Published July 1, 2020
COLUMBUS, Ohio — A statue of Christopher Columbus that stood outside City Hall in Columbus for almost 65 years was removed without incident by a crane on Wednesday morning.
Supporters credited Columbus Mayor Andrew J. Ginther for the peaceful removal of the Columbus statue in the city that is also the state capital of Ohio. Working with the guidance of the Columbus Art Commission, McKay Lodge Art Conservation Laboratory and Smoot Construction, the statue was removed Wednesday morning.
“For many people in our community, the statue represents patriarchy, oppression and divisiveness,” Ginther said. “That does not represent our great city, and we will no longer live in the shadow of our ugly past.”
The statue was removed by crane, placed on a flatbed truck and transported to a secure city facility for safekeeping.
The people of Genoa, Italy, the birthplace of Christopher Columbus, gifted the 20-foot statue to the city in October 1955 during the annual Columbus Day holiday events.
The move to remove the statue comes in wake of a movement across the United States to remove statues that are deemed offensive.
Last month, a statue of Christopher Columbus was toppled outside the Minnesota State Capitol in Saint Paul. In Virginia, a Columbus statue was taken down, set afire and thrown into a lake by protesters.
American Indians have worked for decades on changing the name of the Columbus Day national holiday to Indigenous Peoples’ Day and pushed for removal of Columbus statues because Columbus is not a hero in Indian Country.

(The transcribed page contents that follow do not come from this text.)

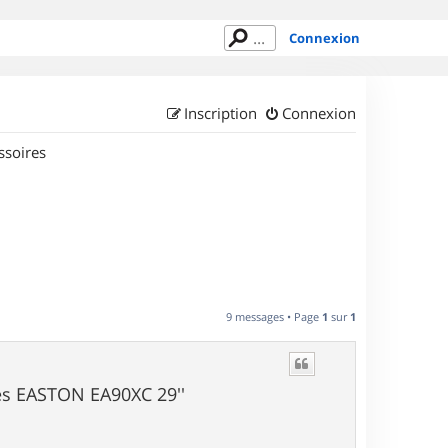
Connexion
Inscription
Connexion
ssoires
9 messages • Page
1
sur
1
oues EASTON EA90XC 29''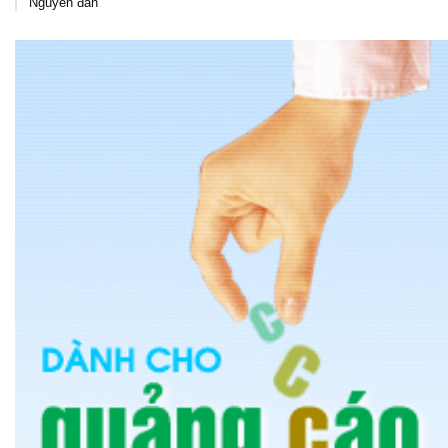
Nguyên đán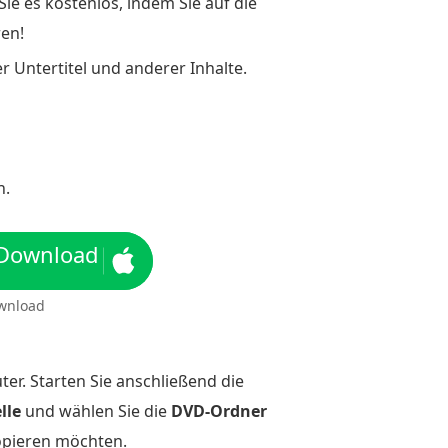
e es kostenlos, indem Sie auf die
en!
 Untertitel und anderer Inhalte.
n.
 Download
wnload
er. Starten Sie anschließend die
lle
und wählen Sie die
DVD-Ordner
kopieren möchten.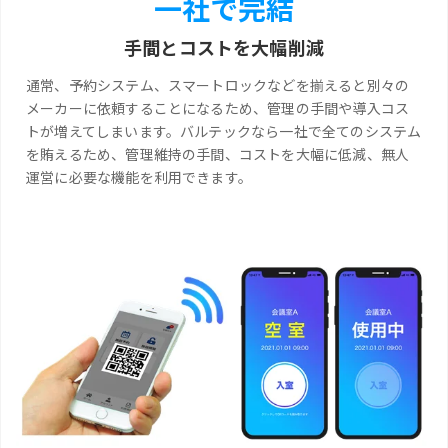
一社で完結
手間とコストを大幅削減
通常、予約システム、スマートロックなどを揃えると別々の
メーカーに依頼することになるため、管理の手間や導入コス
トが増えてしまいます。バルテックなら一社で全てのシステム
を賄えるため、管理維持の手間、コストを大幅に低減、無人
運営に必要な機能を利用できます。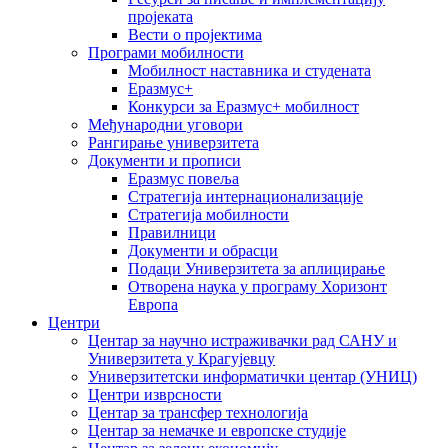
пројеката
Вести о пројектима
Програми мобилности
Мобилност наставника и студената
Еразмус+
Конкурси за Еразмус+ мобилност
Међународни уговори
Рангирање универзитета
Документи и прописи
Еразмус повеља
Стратегија интернационализације
Стратегија мобилности
Правилници
Документи и обрасци
Подаци Универзитета за аплицирање
Отворена наука у програму Хоризонт
Европа
Центри
Центар за научно истраживачки рад САНУ и
Универзитета у Крагујевцу
Универзитетски информатички центар (УНИЦ)
Центри изврсности
Центар за трансфер технологија
Центар за немачке и европске студије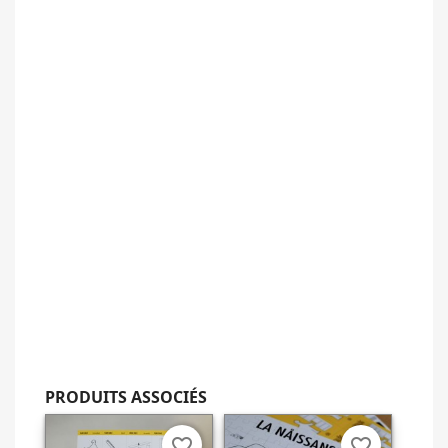
PRODUITS ASSOCIÉS
favorite_border
favorite_border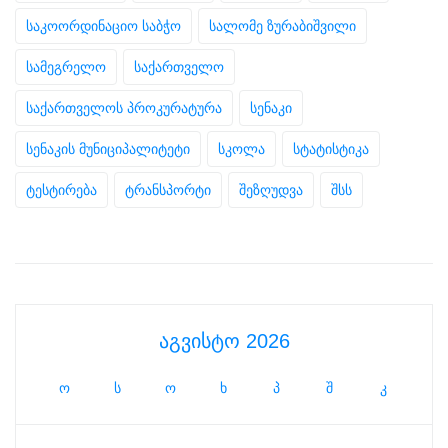
საკოორდინაციო საბჭო
სალომე ზურაბიშვილი
სამეგრელო
საქართველო
საქართველოს პროკურატურა
სენაკი
სენაკის მუნიციპალიტეტი
სკოლა
სტატისტიკა
ტესტირება
ტრანსპორტი
შეზღუდვა
შსს
აგვისტო 2026
ო
ს
ო
ხ
პ
შ
კ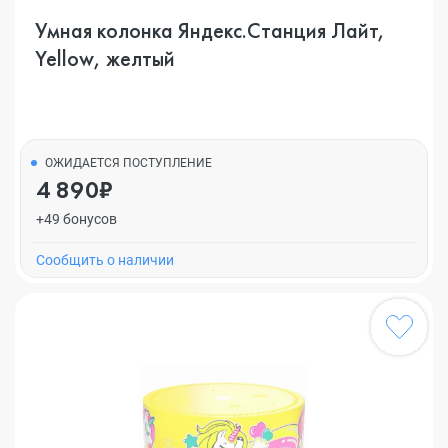
Умная колонка Яндекс.Станция Лайт,
Yellow, желтый
ОЖИДАЕТСЯ ПОСТУПЛЕНИЕ
4 890₽
+49 бонусов
Cообщить о наличии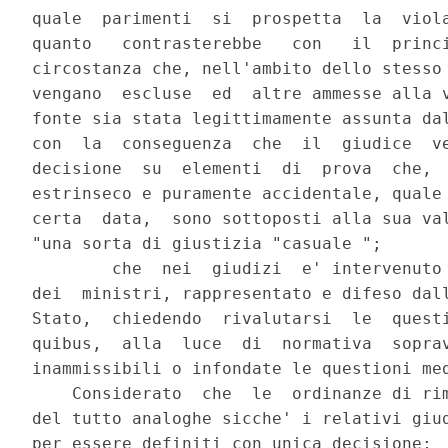
quale  parimenti  si  prospetta  la  viola
quanto   contrasterebbe   con   il  princi
circostanza che, nell'ambito dello stesso 
vengano  escluse  ed  altre ammesse alla v
fonte sia stata legittimamente assunta dal
con  la  conseguenza  che  il  giudice  ve
decisione  su  elementi  di  prova  che,  
estrinseco e puramente accidentale, quale 
certa  data,  sono sottoposti alla sua val
"una sorta di giustizia "casuale ";

        che  nei  giudizi  e' intervenuto 
dei  ministri, rappresentato e difeso dall
Stato,  chiedendo  rivalutarsi  le  questi
quibus,  alla  luce  di  normativa  soprav
inammissibili o infondate le questioni med
    Considerato  che  le  ordinanze di rim
del tutto analoghe sicche' i relativi giud
per essere definiti con unica decisione;
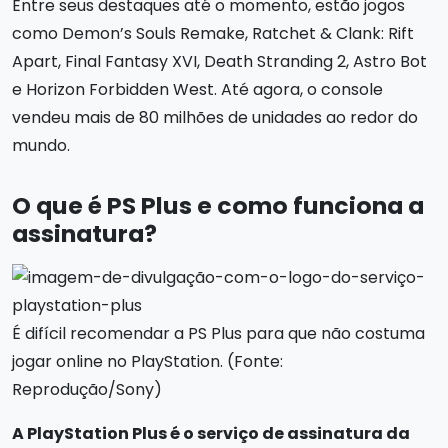
Entre seus destaques até o momento, estão jogos
como Demon’s Souls Remake, Ratchet & Clank: Rift
Apart, Final Fantasy XVI, Death Stranding 2, Astro Bot
e Horizon Forbidden West. Até agora, o console
vendeu mais de 80 milhões de unidades ao redor do
mundo.
O que é PS Plus e como funciona a
assinatura?
É difícil recomendar a PS Plus para que não costuma
jogar online no PlayStation. (Fonte:
Reprodução/Sony)
A PlayStation Plus é o serviço de assinatura da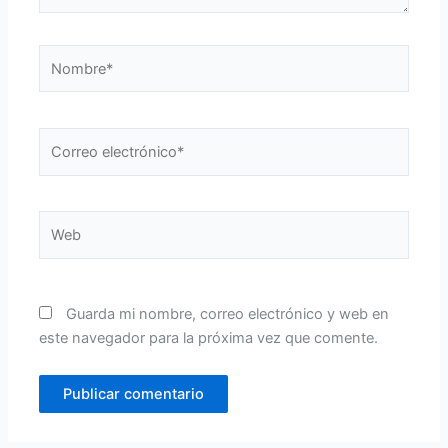
Nombre*
Correo
electrónico*
Web
Guarda mi nombre, correo electrónico y web en
este navegador para la próxima vez que comente.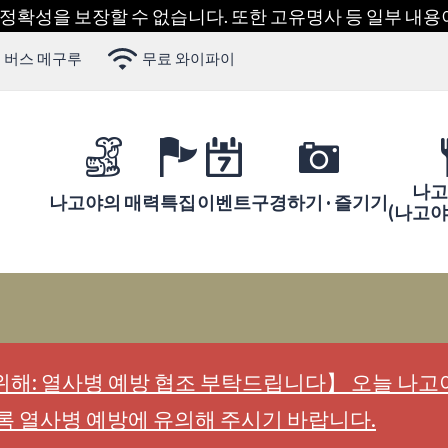
 정확성을 보장할 수 없습니다. 또한 고유명사 등 일부 내
 버스 메구루
무료 와이파이
나고
나고야의 매력
특집
이벤트
구경하기 · 즐기기
(나고
해: 열사병 예방 협조 부탁드립니다】 오늘 나고야
록 열사병 예방에 유의해 주시기 바랍니다.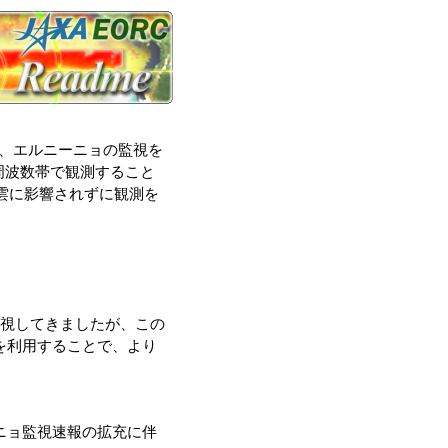
て、エルニーニョの監視を
周波数帯で観測すること
雲に影響されずに観測を
を監視してきましたが、この
タを利用することで、より
ーニョ監視速報の拡充に伴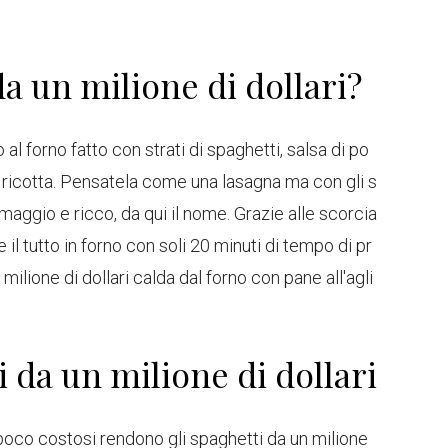
a un milione di dollari?
 al forno fatto con strati di spaghetti, salsa di po
icotta. Pensatela come una lasagna ma con gli s
ormaggio e ricco, da qui il nome. Grazie alle scorcia
e il tutto in forno con soli 20 minuti di tempo di pr
milione di dollari calda dal forno con pane all'agli
 da un milione di dollari
 poco costosi rendono gli spaghetti da un milione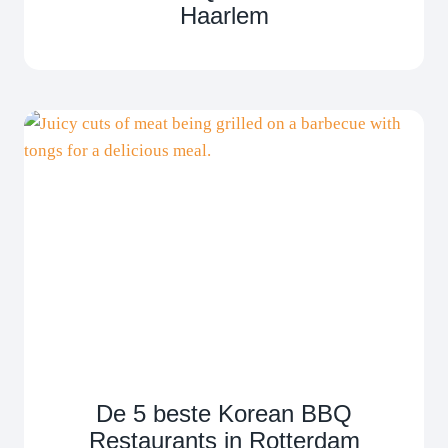
Haarlem
De 5 beste Korean BBQ
Restaurants in Rotterdam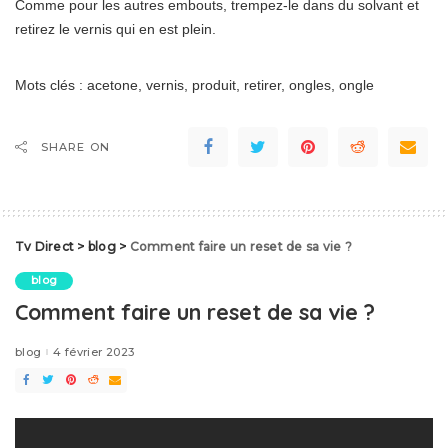
Comme pour les autres embouts, trempez-le dans du solvant et
retirez le vernis qui en est plein.
Mots clés : acetone, vernis, produit, retirer, ongles, ongle
SHARE ON
Tv Direct
>
blog
>
Comment faire un reset de sa vie ?
blog
Comment faire un reset de sa vie ?
blog
4 février 2023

The notion Columbus “discovered” America is offensive to American Indians.
The Columbus Art Commission was established by Columbus City Code and is responsible for the approval of all art purchased, commissioned or accepted as a gift by the City, as well as all art proposed for placement anywhere within the public right-of-way or on property owned or leased by the city of Columbus.
Columbus city officials say a participatory process will help determine how to best replace the statue and evaluate the diversity and inclusiveness of all public art, including other monuments, statues and art installations, and the artists, identifying the seal and flag, and to make recommendations for change.